Par ailleurs, des informations d'ONG, reprenant les mises en garde du Programme Alimentaire Mondial, PAM, d'avril dernier, alertant sur un possible risque de famine, font état de la situation de grave pénurie alimentaire dans laquelle s'enfonce la Corée du Nord. Sans se leurrer sur l'aspect dramatique de la situation, et sans évoquer le spectre des famines de 1996/1998, la question qui se pose est bien celle de la capacité de résistance de la population du pays. Celle-ci, déjà éprouvée par les restrictions imposées par un régime en faillite, fait face depuis des années à une dégradation de ses conditions de vie (alimentation, soin médicaux, électricité, accès à l'eau) dont témoigne l'augmentation du phénomène des réfugiés. On estime qu'environ 50 000 Nord-Coréens vivent dans la clandestinité en Chine. Pour sa part, la Corée du Sud aurait accordé la nationalité sud-coréenne à au moins 10 000 réfugiés du Nord.
Le fait que la fourniture de la liste de ses programmes nucléaires par Pyongyang ait eu pour conséquence directe une reprise de l'aide alimentaire américaine, ne laisse pas d'intriguer, celle-ci ayant été suspendue depuis plus de deux ans. L'autre élément qui fait débat est que le régime ait apparemment accepté une présence assez nombreuse de représentants du PAM. Cette attitude est quelque peu inhabituelle pour un pouvoir qui souhaite tout contrôler afin de dispenser l'aide en fonction de ses critères propres qui demeurent avant tout la loyauté au 'Cher Leader'. Les ressorts du pouvoir de Kim Jong-il seraient-ils entamés ? Le régime se sentirait-il acculé ou tout simplement menacé en raison de la gravité de la situation alimentaire qui pourrait conduire une population, qui n'a plus rien à perdre - et dont une partie risque déjà sa vie en traversant la frontière vers la Chine poussée par la faim - à se révolter ? On sait Kim Jong-il hanté par les évènements de décembre 1989 en Roumanie et la fin brutale des époux Ceausescu.

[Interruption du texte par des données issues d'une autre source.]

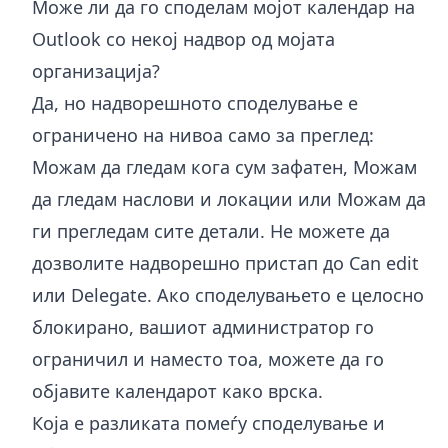
Може ли да го споделам мојот календар на
Outlook со некој надвор од мојата
организација?
Да, но надворешното споделување е
ограничено на нивоа само за преглед:
Можам да гледам кога сум зафатен, Можам
да гледам наслови и локации или Можам да
ги прегледам сите детали. Не можете да
дозволите надворешно пристап до Can edit
или Delegate. Ако споделувањето е целосно
блокирано, вашиот администратор го
ограничил и наместо тоа, можете да го
објавите календарот како врска.
Која е разликата помеѓу споделување и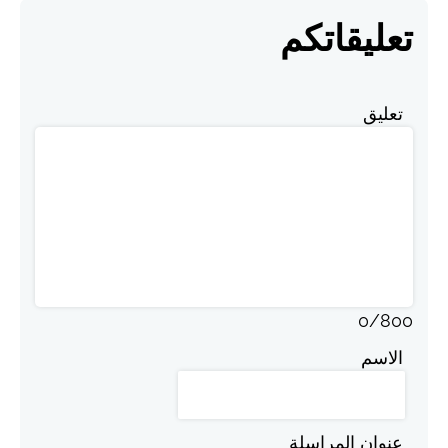
تعليقاتكم
تعليق
0
/
800
الاسم
عنوان المراسلة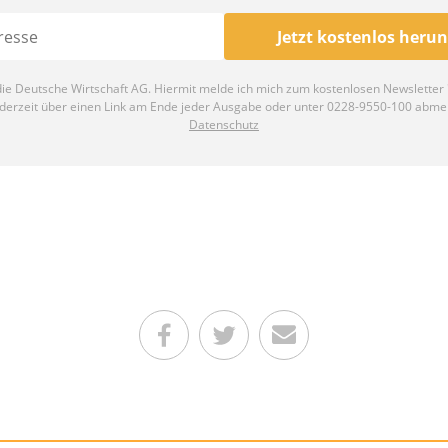
Teilen auf Facebook
Teilen auf Twitter
Per E-Mail senden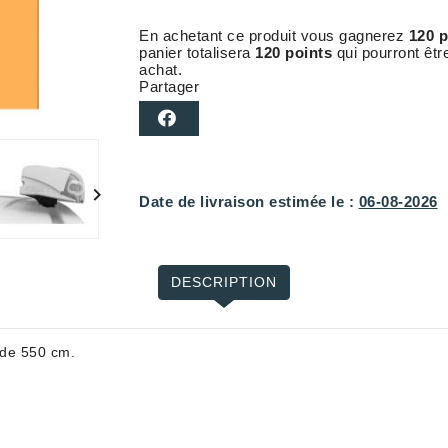
En achetant ce produit vous gagnerez
120 p
panier totalisera
120 points
qui pourront êtr
achat.
Partager

Date de livraison estimée le :
06-08-2026
DESCRIPTION
 de 550 cm.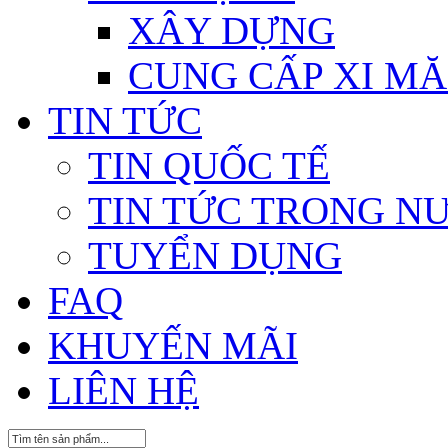
XÂY DỰNG
CUNG CẤP XI MĂ
TIN TỨC
TIN QUỐC TẾ
TIN TỨC TRONG N
TUYỂN DỤNG
FAQ
KHUYẾN MÃI
LIÊN HỆ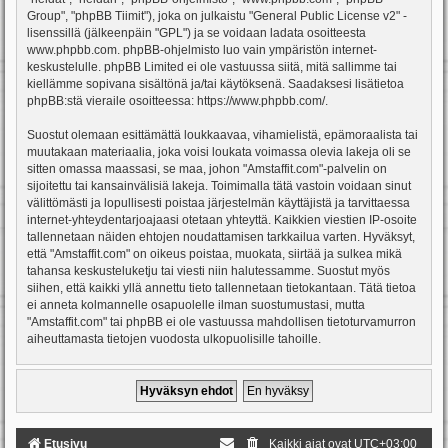
Group", "phpBB Tiimit"), joka on julkaistu "
General Public License v2
" -
lisenssillä (jälkeenpäin "GPL") ja se voidaan ladata osoitteesta
www.phpbb.com
. phpBB-ohjelmisto luo vain ympäristön internet-
keskustelulle. phpBB Limited ei ole vastuussa siitä, mitä sallimme tai
kiellämme sopivana sisältönä ja/tai käytöksenä. Saadaksesi lisätietoa
phpBB:stä vieraile osoitteessa:
https://www.phpbb.com/
.
Suostut olemaan esittämättä loukkaavaa, vihamielistä, epämoraalista tai
muutakaan materiaalia, joka voisi loukata voimassa olevia lakeja oli se
sitten omassa maassasi, se maa, johon "Amstaffit.com"-palvelin on
sijoitettu tai kansainvälisiä lakeja. Toimimalla tätä vastoin voidaan sinut
välittömästi ja lopullisesti poistaa järjestelmän käyttäjistä ja tarvittaessa
internet-yhteydentarjoajaasi otetaan yhteyttä. Kaikkien viestien IP-osoite
tallennetaan näiden ehtojen noudattamisen tarkkailua varten. Hyväksyt,
että "Amstaffit.com" on oikeus poistaa, muokata, siirtää ja sulkea mikä
tahansa keskusteluketju tai viesti niin halutessamme. Suostut myös
siihen, että kaikki yllä annettu tieto tallennetaan tietokantaan. Tätä tietoa
ei anneta kolmannelle osapuolelle ilman suostumustasi, mutta
"Amstaffit.com" tai phpBB ei ole vastuussa mahdollisen tietoturvamurron
aiheuttamasta tietojen vuodosta ulkopuolisille tahoille.
Etusivu
Kaikki ajat ovat
UTC+03:00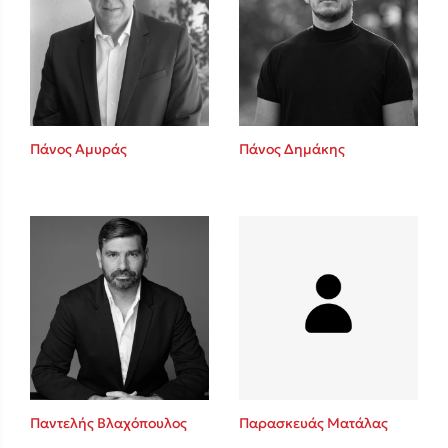
Πάνος Αμυράς
Πάνος Δημάκης
Παντελής Βλαχόπουλος
Παρασκευάς Ματάλας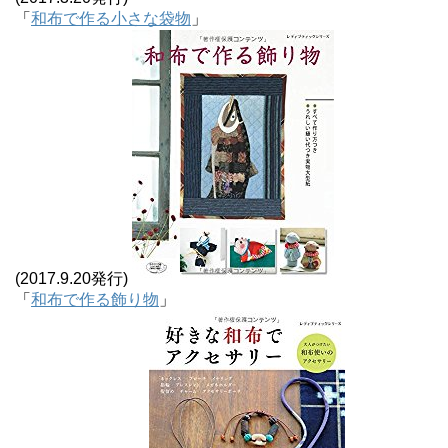
「
和布で作る小さな袋物
」
(2017.9.20発行)
「
和布で作る飾り物
」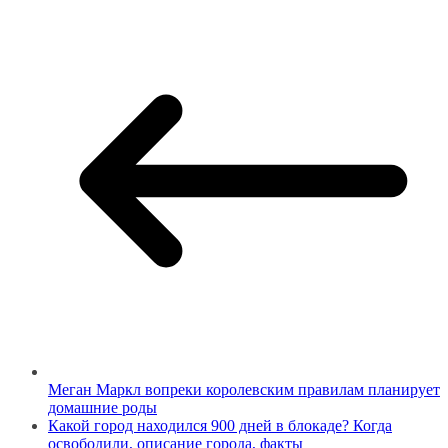
Меган Маркл вопреки королевским правилам планирует
домашние роды
Какой город находился 900 дней в блокаде? Когда
освободили, описание города, факты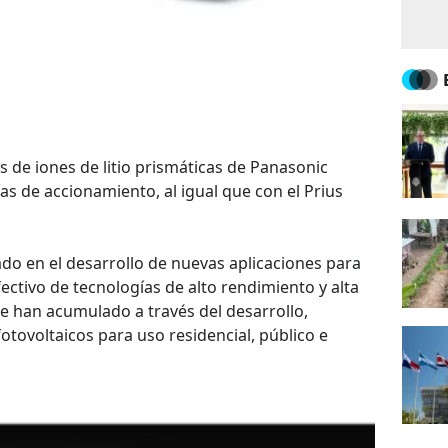
 de iones de litio prismáticas de Panasonic
s de accionamiento, al igual que con el Prius
do en el desarrollo de nuevas aplicaciones para
fectivo de tecnologías de alto rendimiento y alta
e han acumulado a través del desarrollo,
otovoltaicos para uso residencial, público e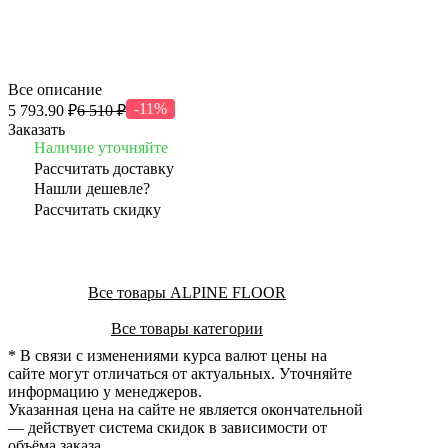
Все описание
-11%
5 793.90 ₽
6 510 ₽
Заказать
Наличие уточняйте
Рассчитать доставку
Нашли дешевле?
Рассчитать скидку
Все товары ALPINE FLOOR
Все товары категории
* В связи с изменениями курса валют цены на
сайте могут отличаться от актуальных. Уточняйте
информацию у менеджеров.
Указанная цена на сайте не является окончательной
— действует система скидок в зависимости от
объёма заказа.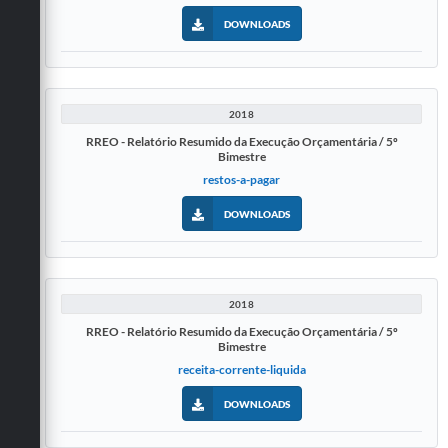
DOWNLOADS
2018
RREO - Relatório Resumido da Execução Orçamentária / 5º
Bimestre
restos-a-pagar
DOWNLOADS
2018
RREO - Relatório Resumido da Execução Orçamentária / 5º
Bimestre
receita-corrente-liquida
DOWNLOADS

Si à la lumière de ces éléments, et de ce que l'on peut deviner de ses fragilités internes, on comprend mieux les raisons qui poussent Pyongyang à jouer le jeu apparent des négociations, la position américaine apparaît davantage sujette à caution. Une nouvelle fois, après avoir brandi la carotte et le bâton, attitude d'ailleurs commune aux administrations démocrate et républicaine, l'action de Washington n'aboutira qu'à consolider un système dictatorial qui se fissure en lui octroyant une substantielle aide alimentaire et énergétique. Le dilemme n'est pas nouveau et le régime excelle au chantage, notamment au détriment de sa propre population. Mais aujourd'hui plus que jamais, donner les moyens à Kim Jong-il d'assurer la survie d'un régime répressif et incontrôlable apparaît incompréhensible si on lui laisse, de surcroît, ses capacités nucléaires.
Il semblerait qu'enfermée dans son obsession iranienne, l'administration républicaine ne perçoive plus que le danger nucléaire puisse venir d'ailleurs…
Marianne Peron-Doise est chargée de cours à l'INALCO
[1]Regroupant l'ensemble des pays riverains de l'Asie du Nord (Russie, Chine, Japon, Corée du Sud, Corée du Nord et Etats-Unis).